Publié le par Henri LOURDOU

 

Philip KERR "La trilogie berlinoise" (Livre de Poche 31 644, 1020 pages)

 

"C'est toujours au moment où l'on pense que les choses ne peuvent plus empirer qu'on se rend compte qu'elles sont déjà bien pire qu'on ne le pensait. Et qu'elles empirent encore." dit le héros, Bernhard Gunther, en 1938, lorsqu'il apprend de son patron de la Kripo (la Police criminelle de Berlin) que les nazis viennent d'entamer l'euthanasie des malades mentaux.

Ces 3 romans policiers publiés sous le titre "Berlin noir" (en français dans le texte) chez Penguin books en 1991, ont pour toile de fonds la ville de Berlin en 1936 ("L'Eté de cristal"), en 1938 ("La pâle figure") et en 1947 ("Un requiem allemand").

De fait, leur ton général n'est pas rendu par la phrase ci-dessus.

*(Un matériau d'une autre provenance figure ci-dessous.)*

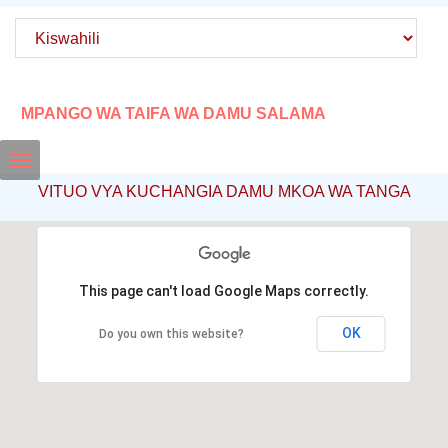
MPANGO WA TAIFA WA DAMU SALAMA
Toggle
VITUO VYA KUCHANGIA DAMU MKOA WA TANGA
navigation
This page can't load Google Maps correctly.
OK
Do you own this website?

Bernhard Gunther est, dans le premier roman, détective privé : il a quitté la Kripo en mai 1933 par désaccord profond avec les nazis, mais il n'est pas pour autant un militant de quoi que ce soit. Il ressemble fortement au Philip Marlowe de Raymond Chandler : un idéaliste honteux, sceptique sur beaucoup de choses, qui pratique une ironie systématique sur tout ce qui l'entoure afin de se protéger.

Cela nous vaut un feu d'artifices de comparaison pseudo-cyniques qui frôle le procédé et menace le lecteur d'overdose. "J'entrepris le tour de la pièce. -Si je ne suis pas de retour dans cinq minutes, envoyez une équipe de secours, dis-je."(p 27)

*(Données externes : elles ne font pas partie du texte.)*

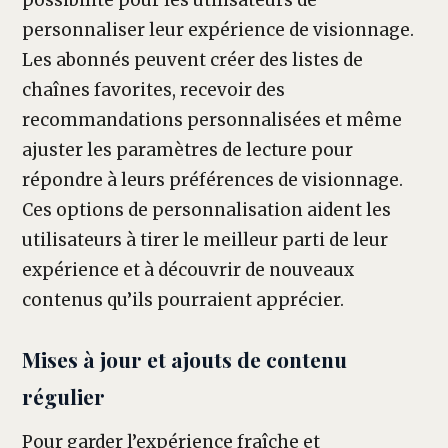
possibilité pour les utilisateurs de
personnaliser leur expérience de visionnage.
Les abonnés peuvent créer des listes de
chaînes favorites, recevoir des
recommandations personnalisées et même
ajuster les paramètres de lecture pour
répondre à leurs préférences de visionnage.
Ces options de personnalisation aident les
utilisateurs à tirer le meilleur parti de leur
expérience et à découvrir de nouveaux
contenus qu’ils pourraient apprécier.
Mises à jour et ajouts de contenu
régulier
Pour garder l’expérience fraîche et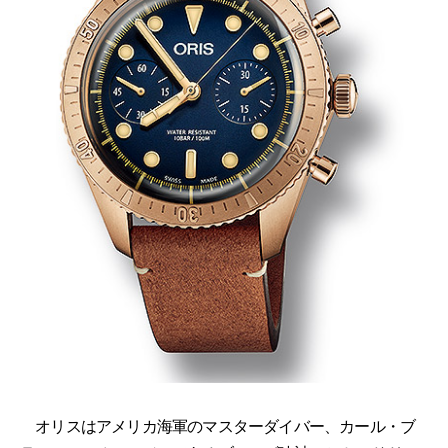
オリスはアメリカ海軍のマスターダイバー、カール・ブ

Malgré cela on se laisse embarquer par la force et la précision du récit et le point de vue du narrateur, qui s'avère un sympathisant social-démocrate très lucide sur son époque et entraîné malgré lui au coeur des turpitudes du 3e Reich, puis de la Guerre froide.

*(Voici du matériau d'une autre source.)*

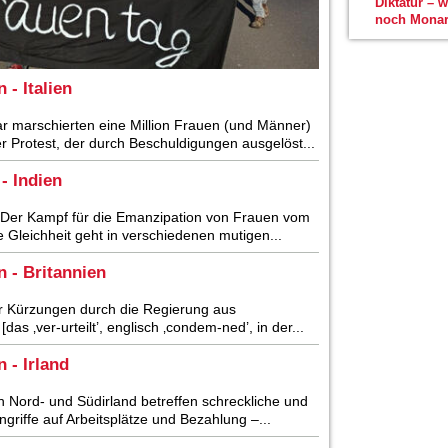
Diktatur – 
noch Monar
- Italien
r marschierten eine Million Frauen (und Männer)
er Protest, der durch Beschuldigungen ausgelöst...
- Indien
 Der Kampf für die Emanzipation von Frauen vom
he Gleichheit geht in verschiedenen mutigen...
 - Britannien
der Kürzungen durch die Regierung aus
 ‚ver-urteilt’, englisch ‚condem-ned’, in der...
 - Irland
In Nord- und Südirland betreffen schreckliche und
griffe auf Arbeitsplätze und Bezahlung –...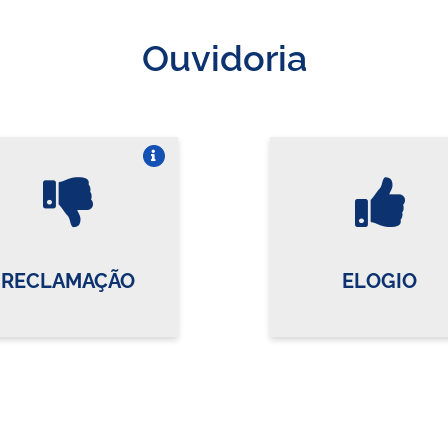
Ouvidoria
Vire o card
Vi
RECLAMAÇÃO
ELOGIO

La suite des aventures de Bernie Gunther est parue et je l'ai également dévorée. Elle nous amène à Vienne, puis dans l'Argentine de Peron et à Cuba sur fond de nazis exfiltrés et de guerre froide.

Le dernier livre paru nous fait revenir entre 1933 et 1936, lorsque Gunther est détective privé à l'hôtel Adlon : je ne l'ai pas encore lu.